PROBLEM DESCRIPTION
Your answer must be the exact lines below, starting with the line with "обеспечивает щенков еще в утробе матери всеми" and going on through the line with "Bitte beachten Sie: Bei dem PVC Boden handelt", both included, with no pictures.

MATERIAL PROVIDED
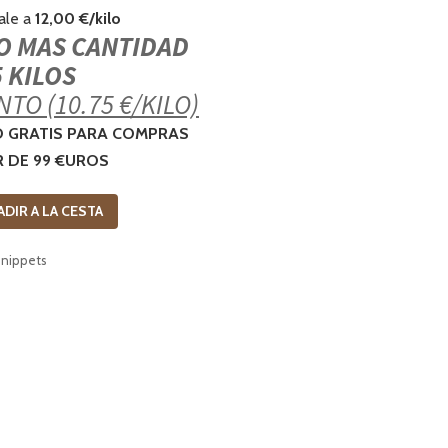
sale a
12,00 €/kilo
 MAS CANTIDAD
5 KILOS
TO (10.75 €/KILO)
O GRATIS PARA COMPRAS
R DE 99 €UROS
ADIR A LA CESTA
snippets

...

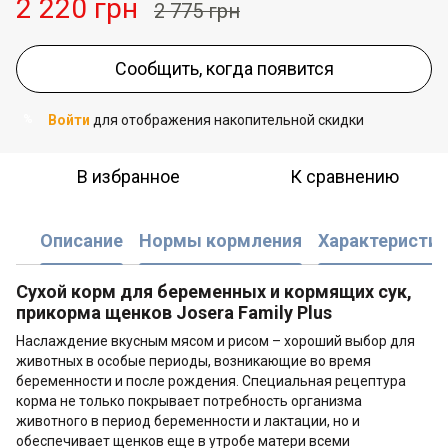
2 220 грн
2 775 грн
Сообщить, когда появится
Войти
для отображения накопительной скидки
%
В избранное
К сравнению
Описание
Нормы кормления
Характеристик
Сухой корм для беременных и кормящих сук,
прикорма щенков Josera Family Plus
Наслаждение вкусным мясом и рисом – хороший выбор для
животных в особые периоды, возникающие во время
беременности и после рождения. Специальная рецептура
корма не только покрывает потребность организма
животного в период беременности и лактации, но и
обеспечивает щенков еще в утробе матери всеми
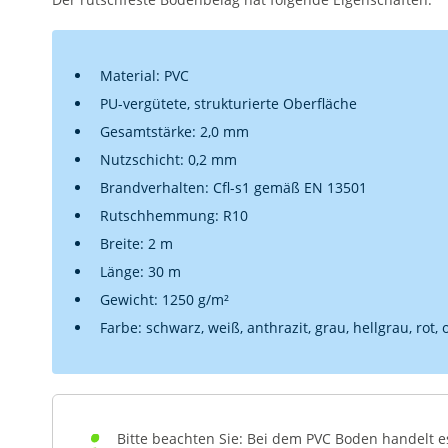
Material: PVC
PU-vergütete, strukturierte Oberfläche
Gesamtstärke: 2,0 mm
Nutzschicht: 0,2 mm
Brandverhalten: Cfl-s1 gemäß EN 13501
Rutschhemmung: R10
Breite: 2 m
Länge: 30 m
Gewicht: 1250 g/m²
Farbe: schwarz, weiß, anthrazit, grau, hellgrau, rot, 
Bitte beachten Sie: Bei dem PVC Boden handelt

...

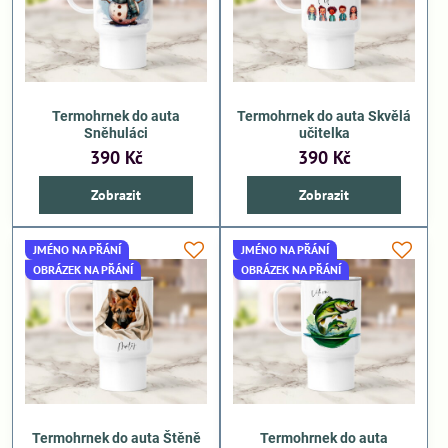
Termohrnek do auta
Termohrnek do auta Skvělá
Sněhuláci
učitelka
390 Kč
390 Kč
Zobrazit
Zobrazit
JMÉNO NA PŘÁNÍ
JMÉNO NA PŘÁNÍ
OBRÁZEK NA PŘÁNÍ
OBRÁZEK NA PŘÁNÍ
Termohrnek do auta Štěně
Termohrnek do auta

WRITTEN SOLUTION
обеспечивает щенков еще в утробе матери всеми
Material: PVC
PU-vergütete, strukturierte Oberfläche
Gesamtstärke: 2,0 mm
Nutzschicht: 0,2 mm
Brandverhalten: Cfl-s1 gemäß EN 13501
Rutschhemmung: R10
Breite: 2 m
Länge: 30 m
Gewicht: 1250 g/m²
Farbe: schwarz, weiß, anthrazit, grau, hellgrau, rot, 
Bitte beachten Sie: Bei dem PVC Boden handelt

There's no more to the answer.